Each commonplace book should, by the end of the semester, contain at least four major types of entries, each including your own commentary, responses, or questioning:

  1. Important quotations from class readings.
  2. Historical information on 16th and 17th Century issues related to Milton.
  3. Summaries or quotations from scholarly or critical sources about Milton, Paradise Lost, Hell, Heaven, Creation, Apocalypse stories/texts, or texts on the philosophical themes discussed in Paradise Lost.
  4. Alternative representations of hell, creation, or apocalypse; or popular culture appropriations of Milton or Paradise Lost (from any period). This can include artwork, photos, YouTube videos, or anything else that you can provide in electronic form. This artwork or videos can be either material YOU create (bonus points if you do!), or the work of others so long as it is properly attributed.

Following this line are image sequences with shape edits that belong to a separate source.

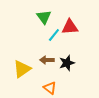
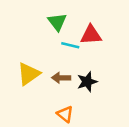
cyan line: (54, 35) -> (70, 45), turned 64
yellow triangle: (22, 69) -> (29, 74), moved

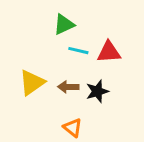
green triangle: (57, 22) -> (64, 24), turned 42
red triangle: (91, 35) -> (109, 52), moved

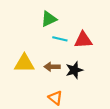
yellow triangle: (32, 83) -> (24, 63), turned 35

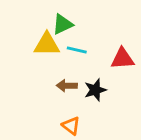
red triangle: (83, 40) -> (122, 59), moved
yellow triangle: (24, 63) -> (47, 44), moved

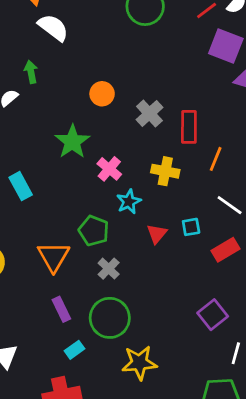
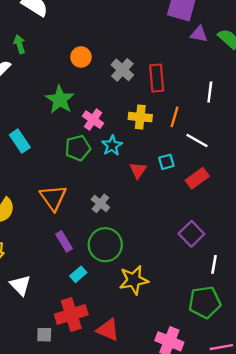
orange line: (216, 159) -> (174, 117), moved
green pentagon: (94, 231) -> (78, 148), moved, turned -30

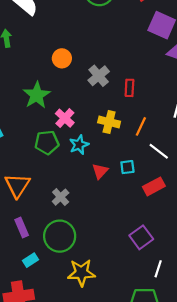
red rectangle: (157, 78) -> (129, 88), size x0.7

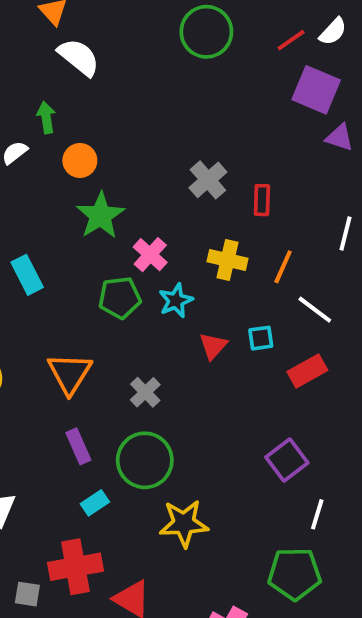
orange circle: (62, 58) -> (80, 160), moved

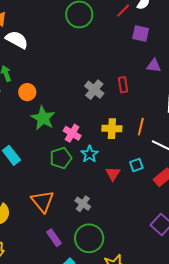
purple square: (316, 90) -> (141, 33), size x0.7
purple triangle: (340, 137) -> (154, 66), moved
red rectangle: (262, 200) -> (123, 85), moved

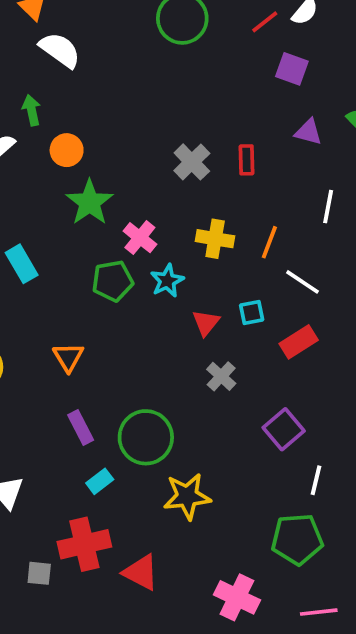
orange triangle: (43, 201) -> (68, 357), size x0.7
gray cross: (83, 204) -> (221, 376), moved

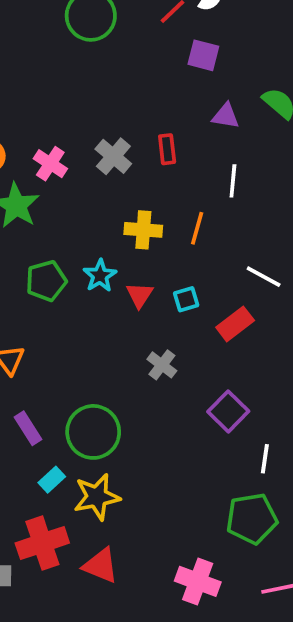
white line: (328, 207) -> (233, 181), moved
pink cross: (140, 238) -> (50, 164), moved
white line: (303, 282) -> (264, 277), moved
red triangle: (206, 323) -> (140, 295), moved
yellow star: (187, 496) -> (97, 497), moved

Other categories you might include:

  1. Statements from class discussions—listen to what your fellow students have to say! If someone say something provocative, interesting, or even wrong, write it down, and use it.
  2. Quotations or ideas that are relevant to or connect with the ideas we encounter in Milton.

These commonplace books will be shared with the class, who will be the ones primarily (though not exclusively) evaluating this assignment. One person in each group will be responsible for evaluating one of the other groups’ commonplace book. The final evaluation should take the form of a written, typed commentary to be turned in at the final exam. As a class we will develop a rubric for this evaluation that each person will follow; however, the final grade will be in my hands alone, and I will take into account the evaluations of the group as a whole as well as the contributions of individual members. If one member of the group has not lived up to the requirements, the others will not be penalized, and the individual will see his or her grade dramatically reduced. However, individuals will benefit the most from full participation and cooperation with other group members. Encourage each other to better and more complete work, and you will all see the benefits.

A Note on Timeliness: Once an individual or group has posted content to their commonplace book, other groups may not use the same source or quotation without adding to the conversation by a) summarizing, quoting, and/ or citing the group that posted the source originally, and b) substantially adding to the commentary through qualification, rebuttal, expansion, or further analysis. Thus, you should stay on top of the commonplace book project by both reading the commonplace books of the other groups as well as posting regularly on your own.

A Note on Bonus Points: I will be handing out bonus points to individuals and groups on especially creative, well-written, or well-researched posts. The individual and/or team that accumulates the highest number of bonus points by the end of the semester will win bragging rights as well a small amount of extra credit for their commonplace book grade.